Apa susahnya mengubah peraturan? Bagaimana pun peraturan bikinan manusia memang wajar direvisi secara berkala. Sungguh wajar jika ada hal-hal yang tidak mendapat perhatian di saat peraturan itu pertama kali dirumuskan. Apa salahnya menambahkan hal-hal baru dalam peraturan, sekiranya hal itu tidak mengganggu kegiatan yang sedang berlangsung? Apakah jilbab membahayakan pertandingan sepakbola atau taekwondo? Apakah jilbab mengganggu proses belajar-mengajar? Hanya orang **** saja yang mengiyakan! Ini artinya, orang-orang sekuler tidak mampu berpikir lebih jauh daripada teks peraturan yang sudah ada. Ini sekaligus memperkuat anggapan bahwa mereka memang pantas diberi gelar jahil dan tidak progresif.

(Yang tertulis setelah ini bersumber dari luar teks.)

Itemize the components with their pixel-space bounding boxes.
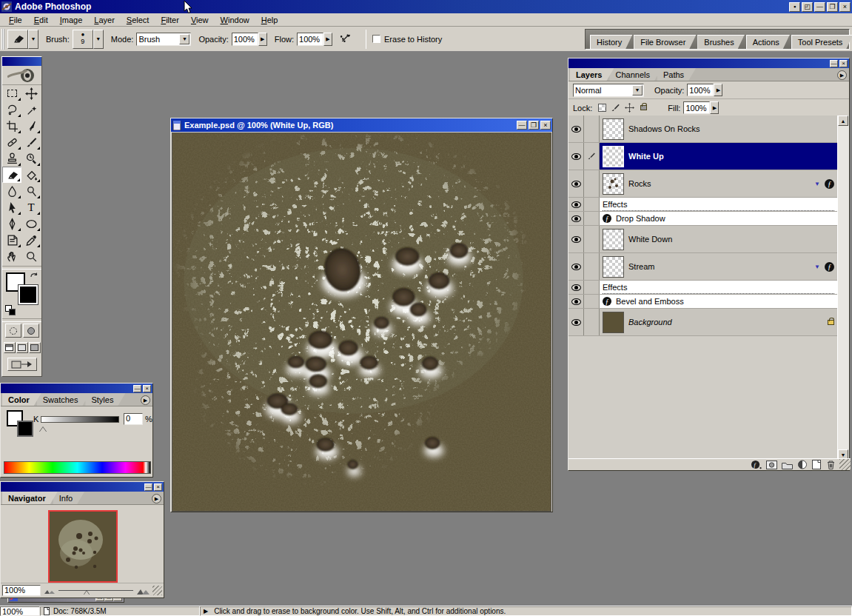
visibility-toggle[interactable]	[568, 212, 584, 225]
tab-info[interactable]: Info	[53, 492, 84, 504]
doc-close-button[interactable]: ×	[540, 121, 551, 130]
effects-collapse-icon[interactable]: ▼	[814, 264, 820, 270]
palette-menu-icon[interactable]: ▶	[141, 395, 150, 405]
visibility-toggle[interactable]	[568, 226, 584, 252]
brush-tool[interactable]	[21, 134, 41, 150]
well-tab-tool-presets[interactable]: Tool Presets	[791, 35, 852, 49]
history-brush-tool[interactable]	[21, 150, 41, 167]
layer-style-f-icon[interactable]: ƒ	[825, 179, 834, 189]
menu-view[interactable]: View	[185, 14, 215, 26]
close-button[interactable]: ×	[839, 2, 851, 12]
layer-thumbnail[interactable]	[603, 256, 624, 278]
default-colors-icon[interactable]	[5, 305, 16, 315]
effect-row-bevel-emboss[interactable]: ƒBevel and Emboss	[568, 295, 837, 309]
new-layer-icon[interactable]	[812, 460, 822, 469]
path-selection-tool[interactable]	[2, 199, 21, 215]
hand-tool[interactable]	[2, 248, 21, 264]
layer-row-background[interactable]: Background	[568, 309, 837, 336]
palette-minimize-icon[interactable]: —	[830, 60, 838, 67]
airbrush-toggle[interactable]	[340, 32, 352, 46]
color-palette-titlebar[interactable]: — ×	[1, 384, 152, 393]
new-layer-set-icon[interactable]	[782, 461, 793, 469]
opacity-control[interactable]: 100% ▶	[232, 33, 267, 46]
tab-layers[interactable]: Layers	[570, 68, 614, 81]
slice-tool[interactable]	[21, 118, 41, 134]
menu-layer[interactable]: Layer	[88, 14, 121, 26]
visibility-toggle[interactable]	[568, 198, 584, 211]
pen-tool[interactable]	[2, 215, 21, 232]
blend-mode-dropdown[interactable]: Normal ▼	[573, 84, 644, 97]
toolbox-drag-bar[interactable]	[2, 57, 41, 66]
notes-tool[interactable]	[2, 232, 21, 248]
palette-minimize-icon[interactable]: —	[144, 483, 152, 491]
visibility-toggle[interactable]	[568, 116, 584, 142]
menu-help[interactable]: Help	[255, 14, 284, 26]
zoom-tool[interactable]	[21, 248, 41, 264]
shape-tool[interactable]	[21, 215, 41, 232]
jump-to-imageready-button[interactable]	[7, 358, 37, 371]
layer-thumbnail[interactable]	[603, 146, 624, 167]
options-bar-grip[interactable]	[1, 29, 4, 50]
document-titlebar[interactable]: Example.psd @ 100% (White Up, RGB) — ❐ ×	[171, 118, 552, 132]
background-color-swatch[interactable]	[19, 285, 38, 304]
menu-window[interactable]: Window	[215, 14, 255, 26]
palette-minimize-icon[interactable]: —	[133, 385, 141, 392]
canvas[interactable]	[172, 133, 551, 512]
layer-row-white-down[interactable]: White Down	[568, 226, 837, 253]
k-slider-thumb-icon[interactable]	[39, 424, 47, 432]
erase-to-history-checkbox[interactable]	[372, 35, 380, 43]
layer-style-f-icon[interactable]: ƒ	[825, 262, 834, 272]
palette-menu-icon[interactable]: ▶	[152, 494, 161, 503]
menu-filter[interactable]: Filter	[155, 14, 184, 26]
palette-close-icon[interactable]: ×	[154, 483, 162, 491]
fill-field[interactable]: 100%	[683, 101, 710, 114]
layer-row-stream[interactable]: Stream▼ƒ	[568, 253, 837, 281]
link-cell[interactable]	[584, 253, 600, 280]
type-tool[interactable]: T	[21, 199, 41, 215]
k-slider-track[interactable]	[41, 416, 119, 423]
link-cell[interactable]	[584, 281, 600, 294]
k-value-field[interactable]: 0	[124, 413, 143, 425]
tab-color[interactable]: Color	[2, 393, 41, 406]
visibility-toggle[interactable]	[568, 253, 584, 280]
navigator-view-box[interactable]	[48, 510, 118, 583]
scroll-up-icon[interactable]: ▲	[838, 116, 848, 126]
well-tab-file-browser[interactable]: File Browser	[634, 35, 696, 49]
slider-thumb-icon[interactable]	[84, 588, 90, 595]
color-spectrum-ramp[interactable]	[4, 461, 151, 474]
lock-position-icon[interactable]	[625, 103, 634, 113]
palette-close-icon[interactable]: ×	[839, 60, 848, 67]
layers-opacity-field[interactable]: 100%	[687, 84, 714, 96]
minimize-button[interactable]: —	[814, 2, 825, 12]
erase-to-history-option[interactable]: Erase to History	[372, 35, 442, 44]
link-cell[interactable]	[584, 116, 600, 142]
layer-row-shadows-on-rocks[interactable]: Shadows On Rocks	[568, 116, 837, 143]
layers-palette-titlebar[interactable]: — ×	[568, 58, 849, 68]
healing-brush-tool[interactable]	[2, 134, 21, 150]
paint-bucket-tool[interactable]	[21, 167, 41, 183]
layer-thumbnail[interactable]	[603, 312, 624, 333]
extra-button-1[interactable]: ▪	[789, 2, 800, 12]
visibility-toggle[interactable]	[568, 281, 584, 294]
layers-scrollbar[interactable]: ▲ ▼	[837, 116, 849, 460]
extra-button-2[interactable]: ◰	[802, 2, 813, 12]
mode-dropdown[interactable]: Brush ▼	[136, 33, 191, 46]
add-layer-style-icon[interactable]: f	[751, 460, 762, 469]
well-tab-history[interactable]: History	[590, 35, 632, 49]
visibility-toggle[interactable]	[568, 295, 584, 308]
effects-collapse-icon[interactable]: ▼	[814, 181, 820, 187]
layer-thumbnail[interactable]	[603, 118, 624, 140]
effect-row-drop-shadow[interactable]: ƒDrop Shadow	[568, 212, 837, 226]
add-layer-mask-icon[interactable]	[766, 461, 777, 469]
fullscreen-menubar-button[interactable]	[16, 342, 28, 353]
menu-select[interactable]: Select	[121, 14, 155, 26]
brush-picker[interactable]: ● 9 ▼	[73, 30, 104, 49]
tab-channels[interactable]: Channels	[609, 68, 661, 81]
lasso-tool[interactable]	[2, 101, 21, 118]
active-paint-cell[interactable]	[584, 143, 600, 170]
tool-preset-picker[interactable]: ▼	[7, 30, 38, 49]
link-cell[interactable]	[584, 295, 600, 308]
resize-grip[interactable]	[152, 586, 162, 595]
opacity-field[interactable]: 100%	[232, 33, 258, 46]
marquee-tool[interactable]	[2, 85, 21, 101]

wassalaamu’alaikum wr. wb.

sumber : http://akmal.multiply.com/journal/item/525

Posted: Thu May 10, 2007 11:05 pm
by osho
loh.....
kok ini lagi yang di copy-paste......?
kok tak ada inspirasi dari akalmu sendiri.....
semuanya kopidarat.....sekali-kali kopi pahitlah

dasar onta dongok

Posted: Mon May 21, 2007 3:49 pm
by japra
dasar onta dongok lo kagak ngerti sekuler nulis2 sekuler2an.
nih gw ambil dari wikipedia :

==============
Sekuler dalam arti umum berarti "di luar keagamaan". Dia dapat digunakan sebagai arti netral.

Dalam hubungan denga politik dan filosofi, dia menunjuk kepada pemerintah yang melaksanakan hukum sipil ( bertentangan dengan ajaran agama seperti shariah Islam, hukum kanon Katholik dan hukum rabbinakal), bebas dari agama apa pun, dan tidak mendukung ke ajaran agama tertentu.
=============

sekuler bukan mengarah kepada orang ; dongok, tp pemerintahan / negara. Indonesia juga termasuk negara SEKULER kalo lo gak mau bisa disebut juga negara DEMOKRASI (sami mawon si) -- lo gak usah jauh2 ngomongin luar negeri ;

jahil = **** ? pasti nilai bahasa indonesia lo jeblok.

kalo kagak berbobot; jgn posting2 lah ; cuman menuh2in tread doangan; isinya sampah ---

lagian, lo mau ? misalnya ade lo nyolong ; trus lo minta tangan ade lo dibuntungin karena sesuai dengan ajaran islam ??? HA ???? MIKIR LA ONTA DONGOK. KALO LO MAU SILAHKAN AJA. TP JGN AJAK YG LAEN JADI DONGOK KAYAK ELO. KWKWKWWKWKKW.